The University of Nairobi to partner with Smile Train in training  of 20 plastic and reconstructive surgeons in Africa

UoN VC Prof. Stephen Kiama and Smile Train Senior VP Global Medical Programs, Dr. Esther Njoroge with UoN and Smile Train management teams

Smile Train, a cleft-focused organization has partnered with the University of Nairobi, through the Department of Surgery to offer full scholarships to medical residents based in Africa to study plastic and reconstructive surgery. The scholarship program will support 20 resident doctors over the subsequent five years during which each resident will receive $19,000 - $22,750 per year.

Through strategic partnerships at the local and international level, Smile Train dedicates itself to providing funding towards quality healthcare capacity building and advocacy to increase access to safer surgeries and cleft care in low- and middle-income countries.

Research indicates that 5 billion people lack access to safe, affordable surgical and anaesthesia care, with surgical conditions accounting for over a quarter of the world's diseases. To bridge the gap and strengthen surgical systems in Africa, the ‘Smile Train-UoN Scholarship Program’ will provide funding to support four scholars each year: two from Kenya and two from other countries within Africa. Smile Train will cover the complete cost of tuition and a living stipend.

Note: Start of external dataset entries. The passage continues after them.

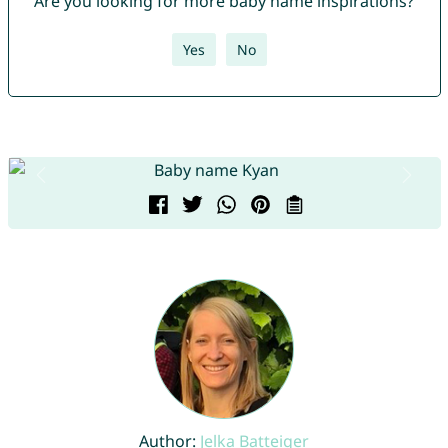
Are you looking for more baby name inspirations?
Yes
No
Author:
Jelka Batteiger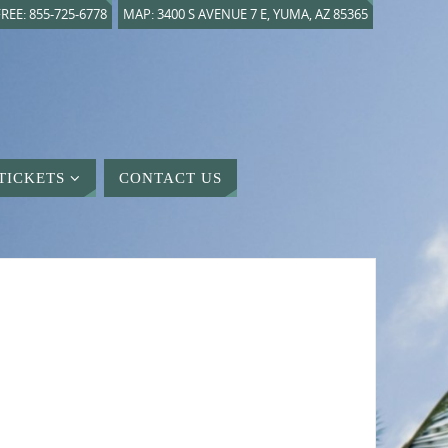
REE: 855-725-6778
MAP: 3400 S AVENUE 7 E, YUMA, AZ 85365
TICKETS
CONTACT US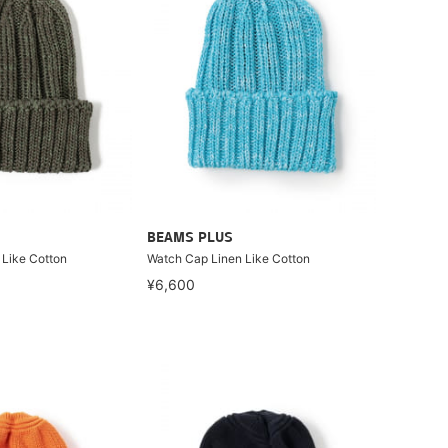
BEAMS PLUS
 Like Cotton
Watch Cap Linen Like Cotton
¥6,600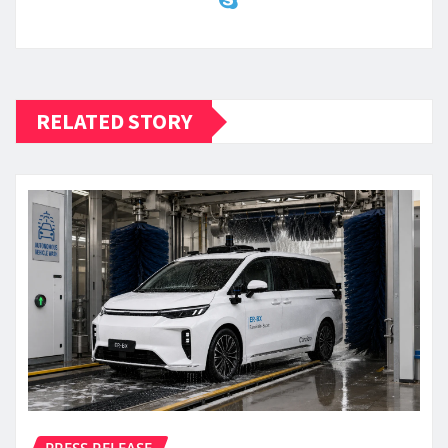
RELATED STORY
PRESS RELEASE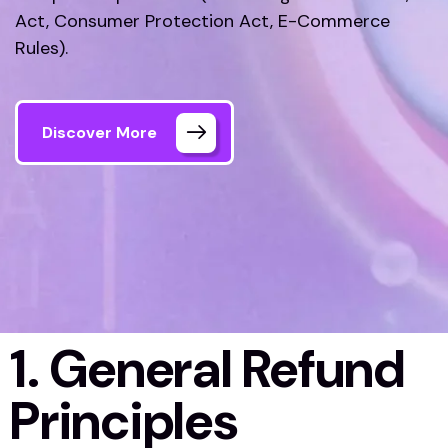
Act, Consumer Protection Act, E-Commerce
Rules).
Discover More
1. General Refund
Principles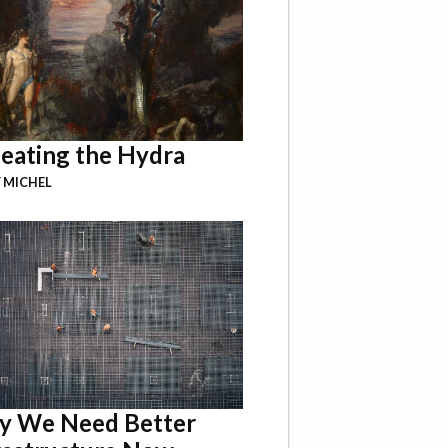
eating the Hydra
 MICHEL
 We Need Better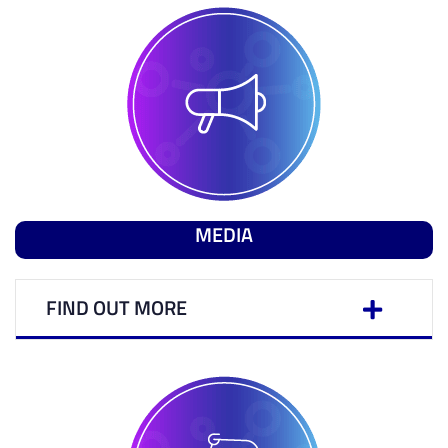
MEDIA
FIND OUT MORE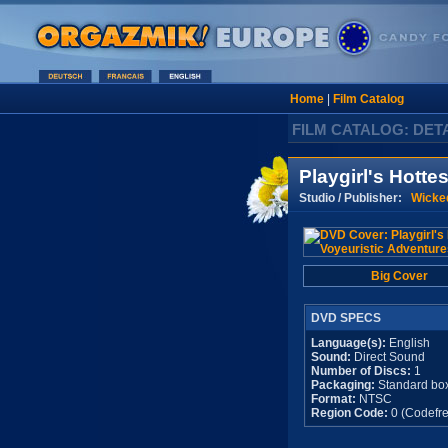
Home
|
Film Catalog
FILM CATALOG: DET
Playgirl's Hotte
Studio / Publisher:
Wicked
Big Cover
DVD SPECS
Language(s):
English
Sound:
Direct Sound
Number of Discs:
1
Packaging:
Standard bo
Format:
NTSC
Region Code:
0 (Codefre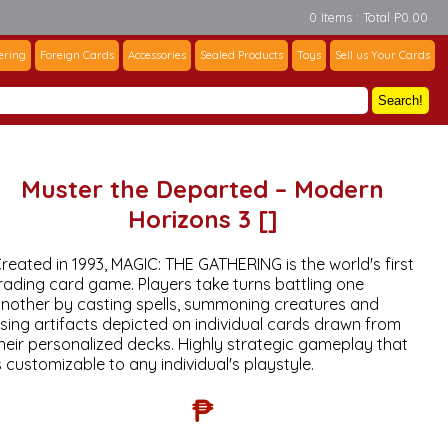
0 Items : Total P0.00
ering
Foreign Cards
Accessories
Sealed Products
Toys
Sell us Your Cards
Search!
Muster the Departed – Modern
Horizons 3 []
reated in 1993, MAGIC: THE GATHERING is the world's first
rading card game. Players take turns battling one
nother by casting spells, summoning creatures and
sing artifacts depicted on individual cards drawn from
heir personalized decks. Highly strategic gameplay that
s customizable to any individual's playstyle.
₱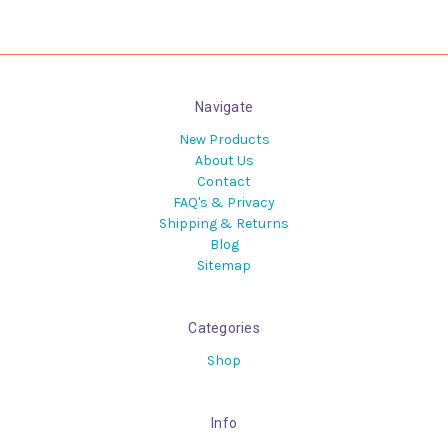
Navigate
New Products
About Us
Contact
FAQ's & Privacy
Shipping & Returns
Blog
Sitemap
Categories
Shop
Info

The highest percentage of the 5 billion people worldwide who lack access to safe, high-quality surgical care, are children. One of the foremost critical outcomes of this partnership is going to be increasing the number of qualified surgeons ready to provide safe, timely and quality surgery not only to children with clefts but also individuals with other neglected surgical conditions in underserved communities. The partnership will also support research on cleft lip and palate, which is critical to evidence-based policy development.

Smile Train empowers local medical professionals with training, funding, and resources to supply free cleft surgery and comprehensive cleft care to children globally. They advance a sustainable solution and scalable global health model for cleft treatment, drastically improving children’s lives, including their ability to eat, breathe, speak, and ultimately thrive.

The University of Nairobi is ranked among the highest ten universities in Africa and is uniquely positioned to support, increasing the surgical workforce within the region. The support to patients will involve taking cleft surgical services to the local communities as part of allowing the scholars to connect with and deliver a positive impact in the community. Qualified resident doctors are encouraged to use through the University of Nairobi.